Читателя этого, который, я полагаю, еще не рожден на свет, следует
сразу же предварить, что эти строки диктуются при самых неблагоприятных
обстоятельствах, какие можно себе представить. Несносный стрекот пишущей
машинки отнимает у меня все, что как-то скрашивает человеку жизнь; скорость,
с какою я и мой секретарь продвигаемся вперед, чуть маловата для обычного
непринужденного разговора и немного велика для серьезного сочинения. В
утешение читателю и в интересах моих наследников будем надеяться, что с
течением времени я привыкну к этому неспорому занятию; а покуда, навыка ради
- хотя, быть может, и без особой надежды создать что-то ценное - я так же,
как начал, в состоянии, близком к лунатическому, и загипнотизированный
звуками проклятого инструмента, буду дальше сыпать словами. Эти слова
призваны передать мои впечатления и воспоминания о тех или иных выдающихся
людях, преимущественно литераторах, с которыми мне посчастливилось
встречаться. Я понимаю, однако, что исход опыта еще решит судьба; удастся ли
мне под аккомпанемент машинки и в непривычном напряжении и неловкости от
диктовки сказать хоть слово из того, что хочется, - это предугадать
невозможно.
Первый писатель, с которым меня свела судьба, был Роберт Майкл
Баллантайн.
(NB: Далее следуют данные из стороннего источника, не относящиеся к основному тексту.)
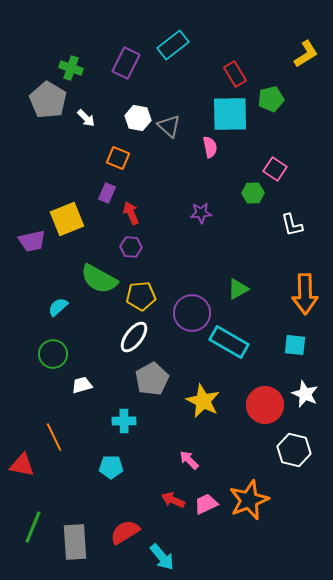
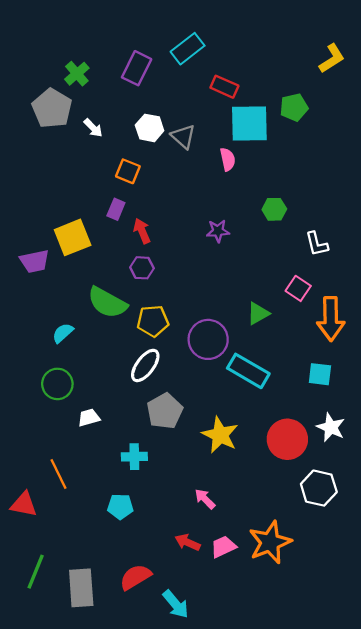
green cross: (71, 68) -> (77, 74), turned 30
red rectangle: (235, 74) -> (224, 87), moved, turned -35
pink square: (275, 169) -> (298, 288), moved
Читателю скорей всего незнакомы его произведения; им, как мне
представляется, едва ли уготовано бессмертие, но в мое время они
пользовались у детей чрезвычайной популярностью. Я сам усердно штудировал
его сочинения; и когда мистер Баллантайн задумал написать книжку, в которой
роль, можно сказать, главного героя отводилась моему родному деду, и поехал
на Белл Рок, чтобы подготовиться к столь ответственной задаче, а меня по
такому случаю пригласили на обед к дяде, чтобы с ним познакомиться, - мое
ликование нетрудно себе представить. Мистер Баллантайн оказался на редкость
красивым человеком с окладистой черной бородой; он рисовал и показывал свои
рисунки; он играл на рояле, что по тем временам среди мужчин было редкостью;
и, кроме того, он пел песни, а нам с двоюродными братьями полагалось хором
подпевать. Братья подпевали, я - нет; братья, быть может, оттого, что
восхищались мистером Баллантайном не столь безгранично, как я, способны были
принимать участие и - так мне казалось - блистать в разговоре; я же сидел
словно воды в рот набрал и даже не заикнулся о своей любви. Я ушел из
дядиного дома просто больной от невысказанного обожания, чувствуя, что мною
несправедливо пренебрегли, а мои братья - жалкие выскочки. Я забыл сказать,
что за беседой мистер Баллантайн еще более возвысился в наших глазах:
выяснилось, что для какого-то очередного из своих недолговечных сочинений он
изучал жизнь пожарных, недавно помогал тушить пожар и, помнится,
собственными руками спас человека. Одним словом, что бы я там ни думал
сейчас о произведениях мистера Баллантайна, встреча с таким бодрым,
красивым, деятельным, музыкальным и отважным человеком очень усилила
врожденное пристрастие мое к писателям. Много-много дней потом истории,
которые я себе рассказывал перед сном, вертелись вокруг этого недосягаемо
прекрасного существа: я встречался с ним снова, обстоятельства помогали мне
показать себя в полном блеске моих талантов, я отличался геройскими
поступками, во мне внезапно обнаруживалось огромное музыкальное дарование, и
мой кумир, оборотившись ко мне с белозубой улыбкой на чернобородом лице,
которая приводила меня в такой восторг, когда предназначалась другим,
признавал в конце концов мое превосходство над бойкими двоюродными братьями.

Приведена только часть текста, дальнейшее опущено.